This week I've mostly been trying to figure out a way to digitalise some of my bank statements to make accountancy and archiving easier.

I figured there must be a way to scan them in using a document scanner, then use OCR software to render the data into Excel.

Of course, nothing does this natively, but there are ways to do it.

There are three parts to this process…

  1. Document scanning
  2. Data format conversion
  3. Optical character recognition (OCR)

For the scanning part I used a Ricoh Aficio MP C4500, which not only acts as a Photocopier, but as a fax machine, network printer and network scanner.

The main part is it’s ability to scan with document processing. This means (once configured) that it would only take a few minutes to scan a few hundred pages, rather than a few hours using a conventional scanner.

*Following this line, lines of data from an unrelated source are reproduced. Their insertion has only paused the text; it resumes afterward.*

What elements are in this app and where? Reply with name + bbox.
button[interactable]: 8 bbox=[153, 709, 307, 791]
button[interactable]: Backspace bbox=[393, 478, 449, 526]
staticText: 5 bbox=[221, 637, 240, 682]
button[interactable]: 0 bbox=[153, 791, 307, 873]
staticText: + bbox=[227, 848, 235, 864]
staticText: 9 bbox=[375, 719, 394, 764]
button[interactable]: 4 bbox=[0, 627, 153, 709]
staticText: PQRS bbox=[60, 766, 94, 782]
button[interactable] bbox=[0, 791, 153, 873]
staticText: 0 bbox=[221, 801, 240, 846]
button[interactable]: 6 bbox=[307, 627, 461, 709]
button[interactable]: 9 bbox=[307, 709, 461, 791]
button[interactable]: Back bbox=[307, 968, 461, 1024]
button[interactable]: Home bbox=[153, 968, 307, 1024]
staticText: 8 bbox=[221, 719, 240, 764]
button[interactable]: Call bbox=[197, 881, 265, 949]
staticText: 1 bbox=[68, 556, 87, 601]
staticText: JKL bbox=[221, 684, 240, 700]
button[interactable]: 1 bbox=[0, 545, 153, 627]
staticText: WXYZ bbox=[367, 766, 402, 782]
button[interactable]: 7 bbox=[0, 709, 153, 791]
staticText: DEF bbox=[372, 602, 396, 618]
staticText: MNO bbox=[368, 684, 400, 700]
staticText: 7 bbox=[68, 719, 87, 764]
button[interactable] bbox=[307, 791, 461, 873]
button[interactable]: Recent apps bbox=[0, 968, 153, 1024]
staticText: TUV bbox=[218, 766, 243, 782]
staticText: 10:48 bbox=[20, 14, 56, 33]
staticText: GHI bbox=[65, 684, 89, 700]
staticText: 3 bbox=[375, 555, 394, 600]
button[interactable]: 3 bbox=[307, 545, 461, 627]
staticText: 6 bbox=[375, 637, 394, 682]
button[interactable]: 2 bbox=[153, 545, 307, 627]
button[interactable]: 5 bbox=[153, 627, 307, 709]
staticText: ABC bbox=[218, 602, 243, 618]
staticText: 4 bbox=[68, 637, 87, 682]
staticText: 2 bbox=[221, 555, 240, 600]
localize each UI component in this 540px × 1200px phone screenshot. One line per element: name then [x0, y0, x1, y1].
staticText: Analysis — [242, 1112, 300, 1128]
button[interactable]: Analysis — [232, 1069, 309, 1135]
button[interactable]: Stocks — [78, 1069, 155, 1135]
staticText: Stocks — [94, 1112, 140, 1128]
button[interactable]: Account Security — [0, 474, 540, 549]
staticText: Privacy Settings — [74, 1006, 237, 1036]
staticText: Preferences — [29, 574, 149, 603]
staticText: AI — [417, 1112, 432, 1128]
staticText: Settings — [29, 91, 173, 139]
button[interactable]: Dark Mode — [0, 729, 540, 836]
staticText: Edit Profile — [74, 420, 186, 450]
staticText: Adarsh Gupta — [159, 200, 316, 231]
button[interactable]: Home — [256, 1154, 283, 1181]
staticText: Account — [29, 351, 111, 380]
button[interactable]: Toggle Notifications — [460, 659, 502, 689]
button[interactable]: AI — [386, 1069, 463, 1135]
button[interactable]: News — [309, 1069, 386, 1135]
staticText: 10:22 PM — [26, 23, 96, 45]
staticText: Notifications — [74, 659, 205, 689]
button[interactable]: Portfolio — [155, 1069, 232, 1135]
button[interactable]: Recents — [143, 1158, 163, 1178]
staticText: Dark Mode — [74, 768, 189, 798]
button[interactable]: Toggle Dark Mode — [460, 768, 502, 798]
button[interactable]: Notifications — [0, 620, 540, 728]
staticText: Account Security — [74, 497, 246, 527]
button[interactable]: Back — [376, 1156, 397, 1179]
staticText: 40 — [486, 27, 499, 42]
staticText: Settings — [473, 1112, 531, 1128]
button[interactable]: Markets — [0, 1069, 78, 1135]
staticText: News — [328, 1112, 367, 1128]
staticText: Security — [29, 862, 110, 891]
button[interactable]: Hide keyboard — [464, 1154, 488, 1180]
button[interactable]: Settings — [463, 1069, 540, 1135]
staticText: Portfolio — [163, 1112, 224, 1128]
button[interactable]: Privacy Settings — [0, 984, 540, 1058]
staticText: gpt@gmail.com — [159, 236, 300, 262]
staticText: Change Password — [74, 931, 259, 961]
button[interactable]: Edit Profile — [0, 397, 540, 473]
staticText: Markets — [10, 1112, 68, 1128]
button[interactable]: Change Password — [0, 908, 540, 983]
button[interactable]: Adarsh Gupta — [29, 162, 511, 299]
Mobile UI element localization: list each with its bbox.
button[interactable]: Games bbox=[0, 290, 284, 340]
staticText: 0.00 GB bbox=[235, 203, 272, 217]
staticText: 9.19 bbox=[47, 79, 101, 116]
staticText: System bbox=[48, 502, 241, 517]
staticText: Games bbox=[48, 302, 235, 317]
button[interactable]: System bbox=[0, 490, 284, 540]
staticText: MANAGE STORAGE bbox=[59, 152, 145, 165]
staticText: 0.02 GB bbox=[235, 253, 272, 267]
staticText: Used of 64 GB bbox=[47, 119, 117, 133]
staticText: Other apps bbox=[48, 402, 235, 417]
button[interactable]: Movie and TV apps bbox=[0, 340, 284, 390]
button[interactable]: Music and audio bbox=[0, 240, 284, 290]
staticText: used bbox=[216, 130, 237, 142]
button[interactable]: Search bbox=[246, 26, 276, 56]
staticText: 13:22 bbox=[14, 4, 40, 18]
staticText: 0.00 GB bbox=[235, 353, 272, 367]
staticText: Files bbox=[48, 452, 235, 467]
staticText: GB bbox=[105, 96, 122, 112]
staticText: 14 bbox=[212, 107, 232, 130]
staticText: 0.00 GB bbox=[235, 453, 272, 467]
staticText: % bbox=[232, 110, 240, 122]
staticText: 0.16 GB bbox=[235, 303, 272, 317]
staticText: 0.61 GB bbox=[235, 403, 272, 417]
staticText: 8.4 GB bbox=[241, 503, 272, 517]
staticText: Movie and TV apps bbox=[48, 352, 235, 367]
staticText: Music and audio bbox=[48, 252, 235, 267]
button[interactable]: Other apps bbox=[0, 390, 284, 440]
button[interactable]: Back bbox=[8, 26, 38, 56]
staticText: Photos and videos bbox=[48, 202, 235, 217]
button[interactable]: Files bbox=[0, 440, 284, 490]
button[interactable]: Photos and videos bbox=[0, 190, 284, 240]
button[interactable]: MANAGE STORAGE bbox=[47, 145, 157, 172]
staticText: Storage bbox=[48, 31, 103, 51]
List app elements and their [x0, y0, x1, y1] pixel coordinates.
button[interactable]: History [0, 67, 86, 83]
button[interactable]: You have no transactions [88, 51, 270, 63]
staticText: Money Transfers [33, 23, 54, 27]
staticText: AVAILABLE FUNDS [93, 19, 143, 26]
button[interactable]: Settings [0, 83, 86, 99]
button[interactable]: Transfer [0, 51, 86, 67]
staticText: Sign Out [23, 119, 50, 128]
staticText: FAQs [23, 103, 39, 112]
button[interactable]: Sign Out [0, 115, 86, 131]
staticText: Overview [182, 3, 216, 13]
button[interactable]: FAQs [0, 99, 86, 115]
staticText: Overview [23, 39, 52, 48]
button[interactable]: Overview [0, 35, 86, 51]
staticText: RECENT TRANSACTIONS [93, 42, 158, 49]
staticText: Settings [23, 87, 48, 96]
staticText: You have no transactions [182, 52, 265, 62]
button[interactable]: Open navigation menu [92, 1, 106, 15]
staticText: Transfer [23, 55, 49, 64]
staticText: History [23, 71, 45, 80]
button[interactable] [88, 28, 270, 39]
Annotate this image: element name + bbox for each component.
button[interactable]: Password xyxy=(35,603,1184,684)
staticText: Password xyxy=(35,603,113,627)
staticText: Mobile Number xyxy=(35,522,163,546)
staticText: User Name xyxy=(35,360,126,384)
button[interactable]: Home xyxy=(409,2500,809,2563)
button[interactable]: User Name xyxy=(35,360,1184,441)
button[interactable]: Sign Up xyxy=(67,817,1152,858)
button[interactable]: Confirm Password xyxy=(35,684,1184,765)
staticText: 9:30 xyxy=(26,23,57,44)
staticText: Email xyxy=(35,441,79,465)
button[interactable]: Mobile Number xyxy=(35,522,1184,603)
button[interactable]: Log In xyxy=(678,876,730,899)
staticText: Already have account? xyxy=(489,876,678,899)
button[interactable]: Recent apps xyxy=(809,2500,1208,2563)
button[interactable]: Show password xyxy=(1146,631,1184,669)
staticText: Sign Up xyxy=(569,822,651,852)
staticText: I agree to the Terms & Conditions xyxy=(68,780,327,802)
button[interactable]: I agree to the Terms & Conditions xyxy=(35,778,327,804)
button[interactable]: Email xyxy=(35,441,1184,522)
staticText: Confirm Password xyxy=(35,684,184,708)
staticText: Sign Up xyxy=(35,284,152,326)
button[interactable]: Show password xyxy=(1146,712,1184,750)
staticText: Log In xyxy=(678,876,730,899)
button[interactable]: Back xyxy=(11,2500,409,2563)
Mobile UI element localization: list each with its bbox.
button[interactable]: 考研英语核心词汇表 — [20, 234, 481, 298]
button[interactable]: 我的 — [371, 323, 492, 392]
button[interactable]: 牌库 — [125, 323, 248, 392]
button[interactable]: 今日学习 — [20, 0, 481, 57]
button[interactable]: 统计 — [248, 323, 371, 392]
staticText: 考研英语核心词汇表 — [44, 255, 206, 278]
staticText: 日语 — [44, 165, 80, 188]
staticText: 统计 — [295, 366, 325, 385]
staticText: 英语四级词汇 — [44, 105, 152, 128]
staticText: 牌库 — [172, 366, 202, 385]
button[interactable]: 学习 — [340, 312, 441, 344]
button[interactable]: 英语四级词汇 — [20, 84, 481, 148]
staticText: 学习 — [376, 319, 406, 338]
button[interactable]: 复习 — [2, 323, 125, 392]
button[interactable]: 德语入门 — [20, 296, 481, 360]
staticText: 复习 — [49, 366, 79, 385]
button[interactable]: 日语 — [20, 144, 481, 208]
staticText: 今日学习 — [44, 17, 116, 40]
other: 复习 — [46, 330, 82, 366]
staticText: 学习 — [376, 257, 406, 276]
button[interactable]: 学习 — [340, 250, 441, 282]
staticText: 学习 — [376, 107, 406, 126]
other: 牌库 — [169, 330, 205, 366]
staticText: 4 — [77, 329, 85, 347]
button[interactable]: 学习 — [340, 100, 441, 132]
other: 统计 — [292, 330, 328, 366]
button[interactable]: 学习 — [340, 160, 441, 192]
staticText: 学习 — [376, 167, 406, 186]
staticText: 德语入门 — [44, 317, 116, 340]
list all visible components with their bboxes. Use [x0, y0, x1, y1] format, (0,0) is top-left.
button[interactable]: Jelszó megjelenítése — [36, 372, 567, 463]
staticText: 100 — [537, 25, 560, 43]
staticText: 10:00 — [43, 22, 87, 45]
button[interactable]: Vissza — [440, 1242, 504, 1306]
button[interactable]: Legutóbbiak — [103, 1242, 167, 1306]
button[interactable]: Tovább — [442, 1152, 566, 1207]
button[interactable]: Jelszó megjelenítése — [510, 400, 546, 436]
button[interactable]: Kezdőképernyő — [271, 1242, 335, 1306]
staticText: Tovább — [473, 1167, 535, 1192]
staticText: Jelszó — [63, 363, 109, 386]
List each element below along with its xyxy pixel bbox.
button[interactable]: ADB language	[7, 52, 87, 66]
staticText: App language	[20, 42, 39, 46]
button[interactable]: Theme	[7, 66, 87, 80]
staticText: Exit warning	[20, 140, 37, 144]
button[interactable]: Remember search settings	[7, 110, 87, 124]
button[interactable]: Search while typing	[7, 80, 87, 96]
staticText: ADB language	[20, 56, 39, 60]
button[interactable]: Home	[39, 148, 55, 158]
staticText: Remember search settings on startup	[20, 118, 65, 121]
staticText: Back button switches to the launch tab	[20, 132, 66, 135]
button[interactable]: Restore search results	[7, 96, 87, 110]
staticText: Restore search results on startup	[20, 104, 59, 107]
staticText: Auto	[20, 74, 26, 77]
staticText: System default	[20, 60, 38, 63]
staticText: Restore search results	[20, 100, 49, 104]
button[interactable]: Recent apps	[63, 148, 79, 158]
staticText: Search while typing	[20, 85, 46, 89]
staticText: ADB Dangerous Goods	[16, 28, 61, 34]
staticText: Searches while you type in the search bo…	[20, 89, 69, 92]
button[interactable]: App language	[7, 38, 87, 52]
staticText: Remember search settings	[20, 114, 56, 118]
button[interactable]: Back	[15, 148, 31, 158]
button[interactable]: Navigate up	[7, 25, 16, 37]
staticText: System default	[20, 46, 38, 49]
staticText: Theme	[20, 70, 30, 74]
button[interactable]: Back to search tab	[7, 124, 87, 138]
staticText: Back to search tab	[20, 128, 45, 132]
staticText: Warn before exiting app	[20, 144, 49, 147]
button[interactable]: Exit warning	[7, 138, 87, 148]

This device has the ability to save scanned documents as PDF or TIF. I decided to use the more versatile TIF image format.

I figured it would be easier to convert a standard image format than the proprietary PDF format. I very quickly discovered that it wasn’t that simple.

To begin with I had heard good things about two leading OCR software packages…

  • ABBYY FineReader 9.0
  • Able2Extract Pro 5.0

I found that neither of these software packages would accept TIF files, so I converted each directory of TIF files into a single PDF file using the DreamSys Tiff to PDF Converter, which was a very quick and effective command-line tool for doing the task.

I started trying out Able2Extract as I’d not used it before and I had read good things about it’s PDF to Excel conversion. The problem was it kept throwing up a “Fatal Internal Error #24” error which I was unable to work around.

I had used ABBYY in the past and it turned out to be very good OCR software for converting to Word at least, however trying to configure it to scan the areas I wanted into Excel seemed almost impossible and took forever.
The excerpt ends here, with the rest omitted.